A method for personalized auditory training of a hearing aid user, is disclosed herein. The method comprises providing, via a user interface, a sound stimulus, the sound stimulus comprising software-generated speech structure, wherein the voice of the software-generated speech structure is a replica of a real-life voice recording of a person of the user's choice. Recording a response of the user to the sound stimulus, wherein the response comprises the user's judgement regarding the provided sound stimulus. Analyzing, using a processing circuit, the correctness of the user's judgement, and providing, via the user interface, a feedback to the user regarding the correctness of the judgement.

Description

TECHNOLOGICAL FIELD
The present disclosure generally relates to system and method for auditory training of hearing aid users, specifically to auditory training using voice replicas of real-life recordings of subjects in the user's life/surroundings.
BACKGROUND
Difficulty in understanding spoken speech in quiet and in noise is a common complaint among aging adults and hearing impairment.
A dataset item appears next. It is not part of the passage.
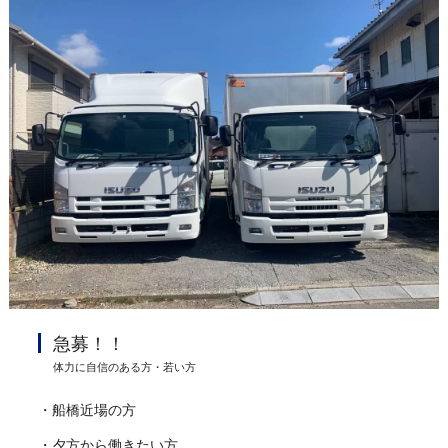
急募！！
体力に自信のある方・若い方
・船橋近場の方
・夕方から働きたい方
While many people with hearing loss can be helped adequately with hearing aids or cochlear implants alone, others require more intensive hearing rehabilitation, including auditory training, for optimal speech perception with their hearing devices.
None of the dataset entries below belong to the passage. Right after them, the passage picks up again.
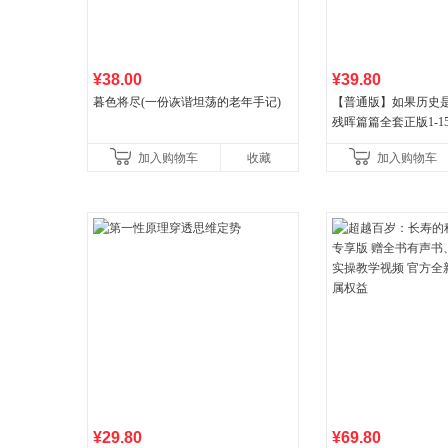
¥38.00
¥39.80
暮色将尽(一份诙谐坦荡的老年手记)
【普通版】如果历史是
残晖篇篇全套正版1-1
8周年纪念版套装3册
加入购物车
收藏
加入购物车
儿童西游喵知识
¥29.80
¥69.80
Auditory training typically includes exercises, also known as listening trials, where the person (1) listens to a large number of presentations of speech sounds (typically pre-recorded) or other kinds of sounds, (2) makes a judgement after listening to each presentation such as identifying the sound heard, and (3) receives feedback after each attempt about whether the judgment was correct or incorrect.
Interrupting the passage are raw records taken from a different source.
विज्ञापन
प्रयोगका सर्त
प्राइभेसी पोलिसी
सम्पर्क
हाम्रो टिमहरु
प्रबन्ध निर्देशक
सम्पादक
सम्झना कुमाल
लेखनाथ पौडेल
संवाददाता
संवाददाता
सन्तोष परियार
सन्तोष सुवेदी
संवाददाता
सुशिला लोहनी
Speech perception research in the neuroscience literature has shown that hearing aid and cochlear implant users can improve their perception of speech sounds following intensive auditory training. However, the improvement has been shown to be specific to the stimuli provided and almost no generalization of learning to other stimuli occurs.
There therefore remains a need for auditory training which takes into account the user's environment to thereby obtain an improved rehabilitation of a user's hearing.
SUMMARY
There is provided herein a system and method for auditory training of hearing aid users, specifically to auditory training using voice replicas of real-life recordings of meaningful subjects in the user's life/surroundings.
Advantageously, the herein disclosed auditory training is based on real life voices (stimuli). In short, the user will have the option to record samples of various talkers (e.g. family friends and/or significant others). A software will then be applied on the recordings to replicate the talker's voice which is then used to generate any word and/or sentence suitable for the training, in a process also referred to herein as voice cloning.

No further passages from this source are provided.